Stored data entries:
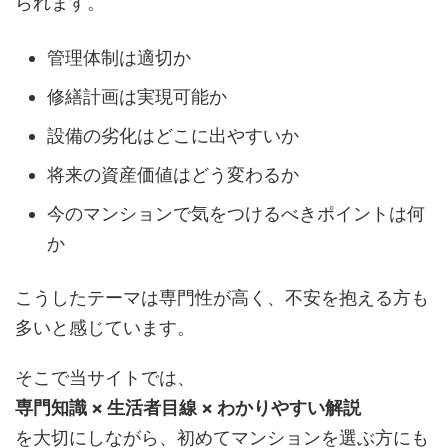
られます。
管理体制は適切か
修繕計画は実現可能か
設備の劣化はどこに出やすいか
将来の資産価値はどう変わるか
今のマンションで気をつけるべきポイントは何
か
こうしたテーマは専門性が高く、不安を抱える方も
多いと感じています。
そこで当サイトでは、
専門知識 × 生活者目線 × わかりやすい解説
を大切にしながら、初めてマンションを選ぶ方にも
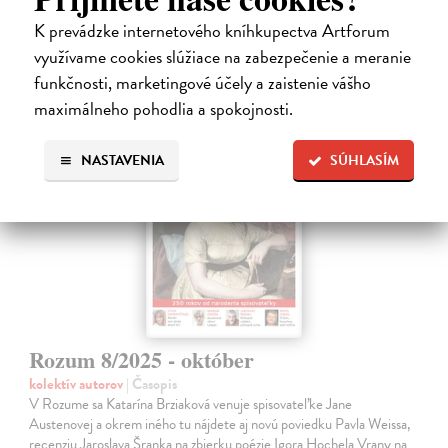
K prevádzke internetového kníhkupectva Artforum
10,00 €
využívame cookies slúžiace na zabezpečenie a meranie
funkčnosti, marketingové účely a zaistenie vášho
maximálneho pohodlia a spokojnosti.
NASTAVENIA
SÚHLASÍM
Rozum 8/2025 - október
kolektív autorov
| Časopis
V Rozume sa Katarína Brziaková venuje spisovateľke Jane
Austenovej a okrem iného tu nájdete aj novú poviedku Pavla Weissa,
recenziu Jaroslava Šranka na zbierku poézie Igora Hochela Vrany na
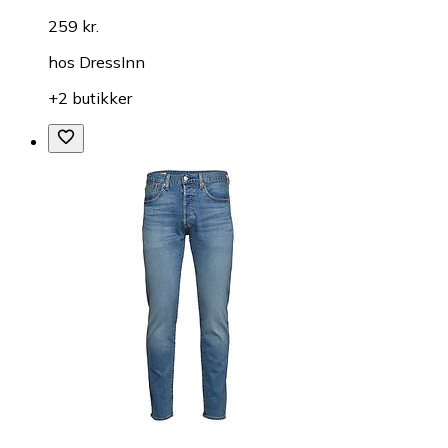
259 kr.
hos
DressInn
+2 butikker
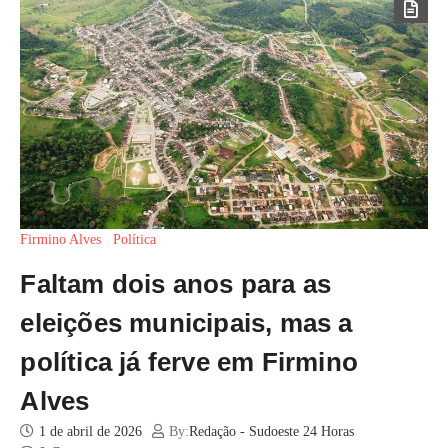
Firmino Alves
Política
Faltam dois anos para as
eleições municipais, mas a
política já ferve em Firmino
Alves
1 de abril de 2026
By:
Redação - Sudoeste 24 Horas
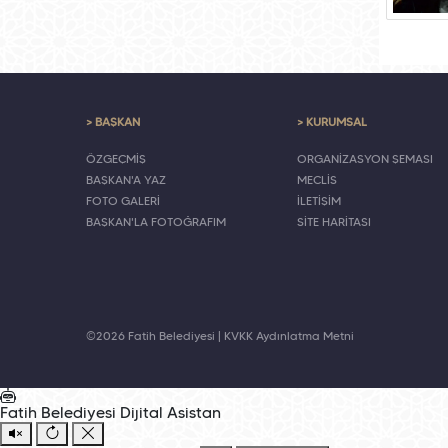
> BAŞKAN
> KURUMSAL
ÖZGEÇMİŞ
ORGANİZASYON ŞEMASI
BAŞKAN'A YAZ
MECLİS
FOTO GALERİ
İLETİŞİM
BAŞKAN'LA FOTOĞRAFIM
SİTE HARİTASI
©2026 Fatih Belediyesi |
KVKK Aydınlatma Metni
Fatih Belediyesi
Dijital Asistan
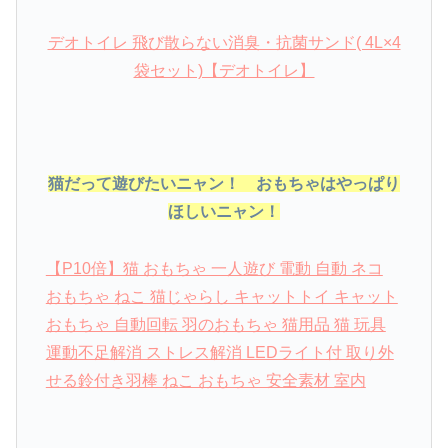
デオトイレ 飛び散らない消臭・抗菌サンド( 4L×4
袋セット)【デオトイレ】
猫だって遊びたいニャン！ おもちゃはやっぱり
ほしいニャン！
【P10倍】猫 おもちゃ 一人遊び 電動 自動 ネコ
おもちゃ ねこ 猫じゃらし キャットトイ キャット
おもちゃ 自動回転 羽のおもちゃ 猫用品 猫 玩具
運動不足解消 ストレス解消 LEDライト付 取り外
せる鈴付き羽棒 ねこ おもちゃ 安全素材 室内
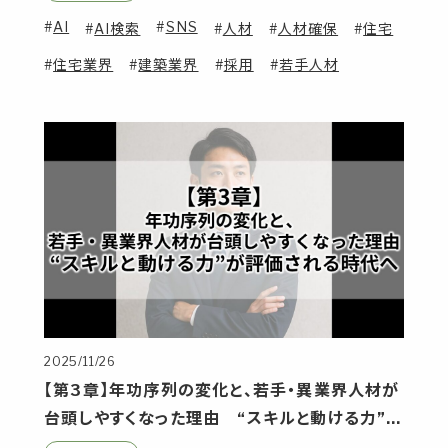
AI
SNS
AI検索
人材
人材確保
住宅
住宅業界
建築業界
採用
若手人材
2025/11/26
【第3章】年功序列の変化と、若手・異業界人材が
台頭しやすくなった理由 “スキルと動ける力”が
評価される時代へ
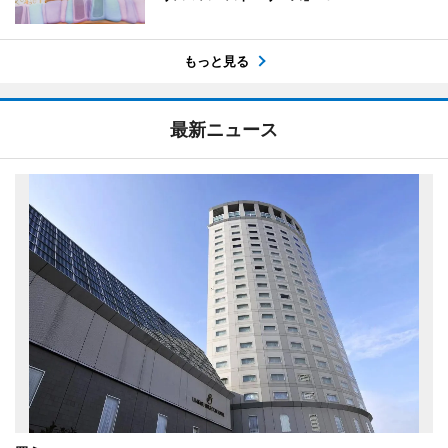
もっと見る
最新ニュース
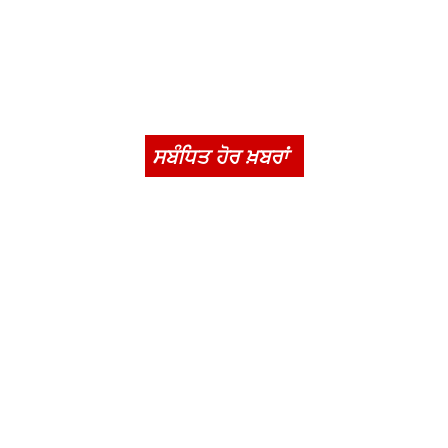
ਸਬੰਧਿਤ ਹੋਰ ਖ਼ਬਰਾਂ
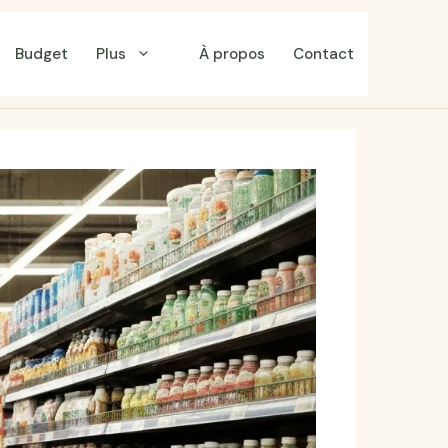
Budget
Plus
À propos
Contact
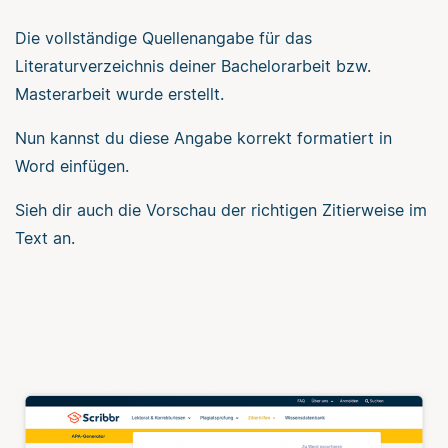
Die vollständige Quellenangabe für das
Literaturverzeichnis deiner Bachelorarbeit bzw.
Masterarbeit wurde erstellt.
Nun kannst du diese Angabe korrekt formatiert in
Word einfügen.
Sieh dir auch die Vorschau der richtigen Zitierweise im
Text an.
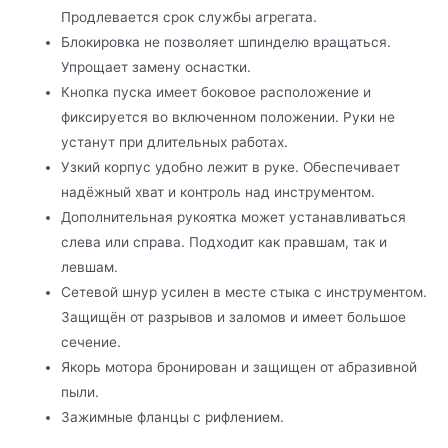
Продлевается срок службы агрегата.
Блокировка не позволяет шпинделю вращаться.
Упрощает замену оснастки.
Кнопка пуска имеет боковое расположение и
фиксируется во включенном положении. Руки не
устанут при длительных работах.
Узкий корпус удобно лежит в руке. Обеспечивает
надёжный хват и контроль над инструментом.
Дополнительная рукоятка может устанавливаться
слева или справа. Подходит как правшам, так и
левшам.
Сетевой шнур усилен в месте стыка с инструментом.
Защищён от разрывов и заломов и имеет большое
сечение.
Якорь мотора бронирован и защищен от абразивной
пыли.
Зажимные фланцы с рифлением.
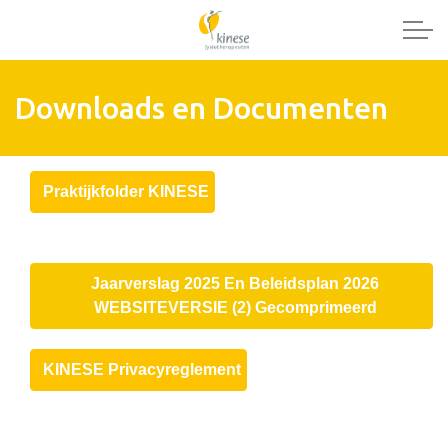
Downloads en Documenten
Praktijkfolder KINESE
Jaarverslag 2025 En Beleidsplan 2026
WEBSITEVERSIE (2) Gecomprimeerd
KINESE Privacyreglement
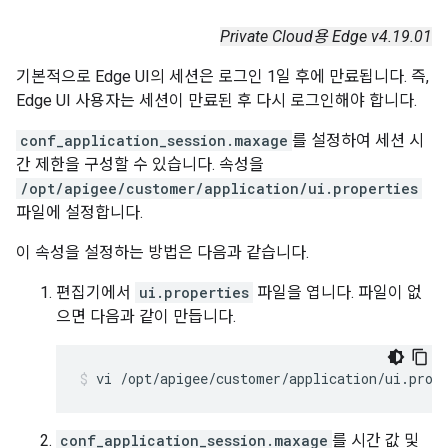
Private Cloud용 Edge v4.19.01
기본적으로 Edge UI의 세션은 로그인 1일 후에 만료됩니다. 즉,
Edge UI 사용자는 세션이 만료된 후 다시 로그인해야 합니다.
conf_application_session.maxage
를 설정하여 세션 시
간 제한을 구성할 수 있습니다. 속성을
/opt/apigee/customer/application/ui.properties
파일에 설정합니다.
이 속성을 설정하는 방법은 다음과 같습니다.
편집기에서
ui.properties
파일을 엽니다. 파일이 없
으면 다음과 같이 만듭니다.
vi /opt/apigee/customer/application/ui.prop
conf_application_session.maxage
를 시간 값 및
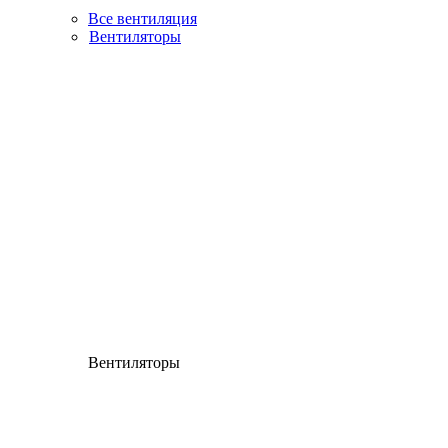
Все вентиляция
Вентиляторы
Вентиляторы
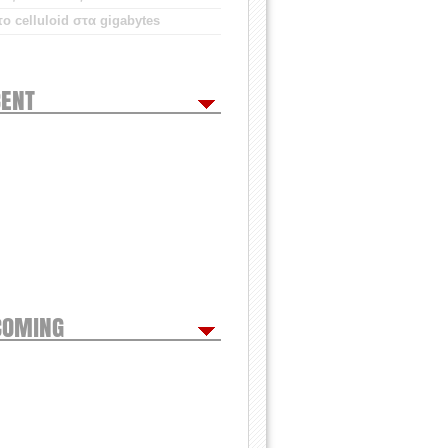
ο celluloid στα gigabytes
ENT
COMING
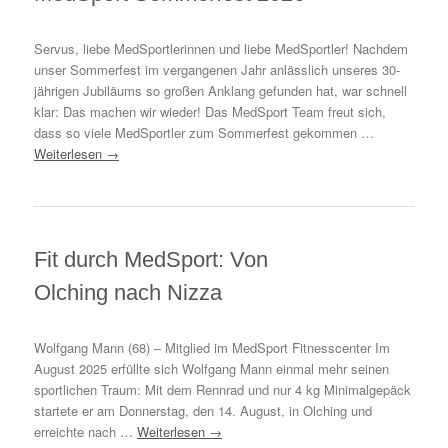
Servus, liebe MedSportlerinnen und liebe MedSportler! Nachdem
unser Sommerfest im vergangenen Jahr anlässlich unseres 30-
jährigen Jubiläums so großen Anklang gefunden hat, war schnell
klar: Das machen wir wieder! Das MedSport Team freut sich,
dass so viele MedSportler zum Sommerfest gekommen …
Weiterlesen
→
Fit durch MedSport: Von
Olching nach Nizza
Wolfgang Mann (68) – Mitglied im MedSport Fitnesscenter Im
August 2025 erfüllte sich Wolfgang Mann einmal mehr seinen
sportlichen Traum: Mit dem Rennrad und nur 4 kg Minimalgepäck
startete er am Donnerstag, den 14. August, in Olching und
erreichte nach …
Weiterlesen
→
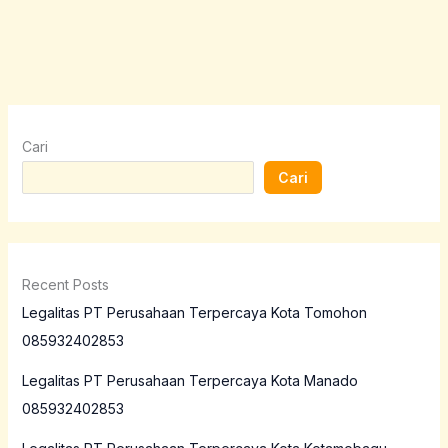
Cari
Cari
Recent Posts
Legalitas PT Perusahaan Terpercaya Kota Tomohon
085932402853
Legalitas PT Perusahaan Terpercaya Kota Manado
085932402853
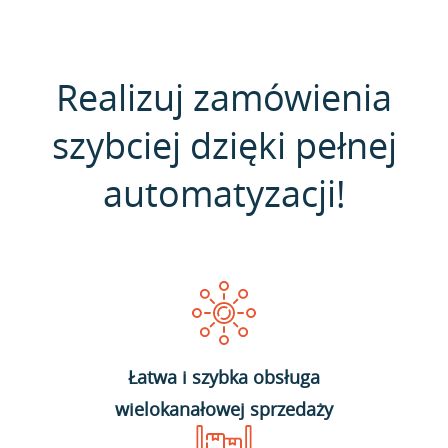
Realizuj zamówienia
szybciej dzięki pełnej
automatyzacji!
Łatwa i szybka obsługa
wielokanałowej sprzedaży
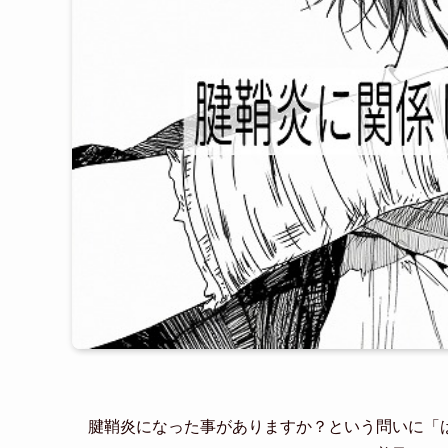
腱鞘炎になった事がありますか？という問いに「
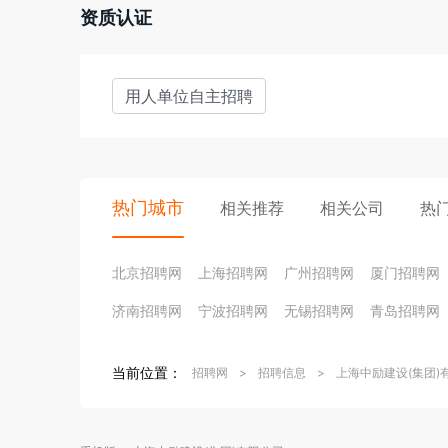
资质认证
用人单位自主招聘
热门城市
相关推荐
相关公司
热
北京招聘网
上海招聘网
广州招聘网
厦门招聘网
济南招聘网
宁波招聘网
无锡招聘网
青岛招聘网
当前位置：
招聘网
>
招聘信息
>
上海中励建设(集团)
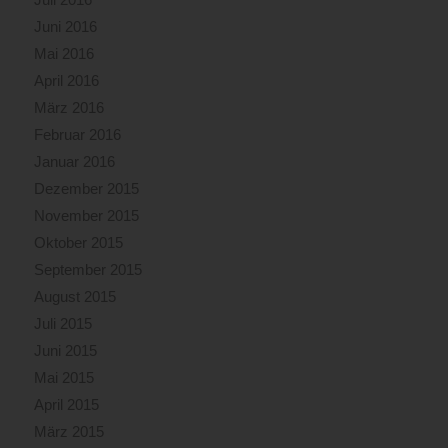
Juni 2016
Mai 2016
April 2016
März 2016
Februar 2016
Januar 2016
Dezember 2015
November 2015
Oktober 2015
September 2015
August 2015
Juli 2015
Juni 2015
Mai 2015
April 2015
März 2015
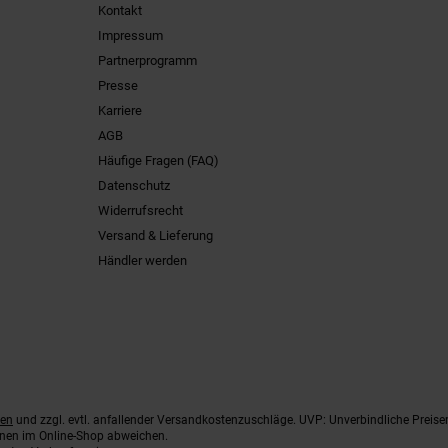
Kontakt
Impressum
Partnerprogramm
Presse
Karriere
AGB
Häufige Fragen (FAQ)
Datenschutz
Widerrufsrecht
Versand & Lieferung
Händler werden
ten
und zzgl. evtl. anfallender Versandkostenzuschläge. UVP: Unverbindliche Preise
nnen im Online-Shop abweichen.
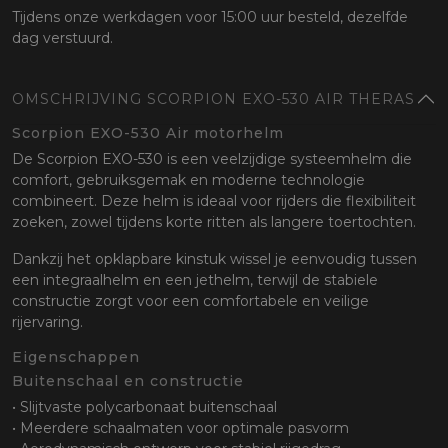
Tijdens onze werkdagen voor 15:00 uur besteld, dezelfde
dag verstuurd.
OMSCHRIJVING SCORPION EXO-530 AIR THERAS
Scorpion EXO-530 Air motorhelm
De Scorpion EXO-530 is een veelzijdige systeemhelm die
comfort, gebruiksgemak en moderne technologie
combineert. Deze helm is ideaal voor rijders die flexibiliteit
zoeken, zowel tijdens korte ritten als langere toertochten.
Dankzij het opklapbare kinstuk wissel je eenvoudig tussen
een integraalhelm en een jethelm, terwijl de stabiele
constructie zorgt voor een comfortabele en veilige
rijervaring.
Eigenschappen
Buitenschaal en constructie
• Slijtvaste polycarbonaat buitenschaal
• Meerdere schaalmaten voor optimale pasvorm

What the exercise asks:
What is needed is an exact copy of the lines from the start of the records through the line containing "Sieh dir auch", with no pictures.

Answer:
られます。
管理体制は適切か
修繕計画は実現可能か
設備の劣化はどこに出やすいか
将来の資産価値はどう変わるか
今のマンションで気をつけるべきポイントは何
か
こうしたテーマは専門性が高く、不安を抱える方も
多いと感じています。
そこで当サイトでは、
専門知識 × 生活者目線 × わかりやすい解説
を大切にしながら、初めてマンションを選ぶ方にも
K prevádzke internetového kníhkupectva Artforum
10,00 €
využívame cookies slúžiace na zabezpečenie a meranie
funkčnosti, marketingové účely a zaistenie vášho
maximálneho pohodlia a spokojnosti.
NASTAVENIA
SÚHLASÍM
Rozum 8/2025 - október
kolektív autorov
| Časopis
V Rozume sa Katarína Brziaková venuje spisovateľke Jane
Austenovej a okrem iného tu nájdete aj novú poviedku Pavla Weissa,
recenziu Jaroslava Šranka na zbierku poézie Igora Hochela Vrany na
259 kr.
hos
DressInn
+2 butikker
Firmino Alves
Política
Faltam dois anos para as
eleições municipais, mas a
política já ferve em Firmino
Alves
1 de abril de 2026
By:
Redação - Sudoeste 24 Horas
> BAŞKAN
> KURUMSAL
ÖZGEÇMİŞ
ORGANİZASYON ŞEMASI
BAŞKAN'A YAZ
MECLİS
FOTO GALERİ
İLETİŞİM
BAŞKAN'LA FOTOĞRAFIM
SİTE HARİTASI
©2026 Fatih Belediyesi |
KVKK Aydınlatma Metni
Fatih Belediyesi
Dijital Asistan
デオトイレ 飛び散らない消臭・抗菌サンド( 4L×4
袋セット)【デオトイレ】
猫だって遊びたいニャン！ おもちゃはやっぱり
ほしいニャン！
【P10倍】猫 おもちゃ 一人遊び 電動 自動 ネコ
おもちゃ ねこ 猫じゃらし キャットトイ キャット
おもちゃ 自動回転 羽のおもちゃ 猫用品 猫 玩具
運動不足解消 ストレス解消 LEDライト付 取り外
せる鈴付き羽棒 ねこ おもちゃ 安全素材 室内
AI
SNS
AI検索
人材
人材確保
住宅
住宅業界
建築業界
採用
若手人材
2025/11/26
【第3章】年功序列の変化と、若手・異業界人材が
台頭しやすくなった理由 “スキルと動ける力”が
評価される時代へ
もっと見る
最新ニュース
ਸਬੰਧਿਤ ਹੋਰ ਖ਼ਬਰਾਂ
Budget
Plus
À propos
Contact
Die vollständige Quellenangabe für das
Literaturverzeichnis deiner Bachelorarbeit bzw.
Masterarbeit wurde erstellt.
Nun kannst du diese Angabe korrekt formatiert in
Word einfügen.
Sieh dir auch die Vorschau der richtigen Zitierweise im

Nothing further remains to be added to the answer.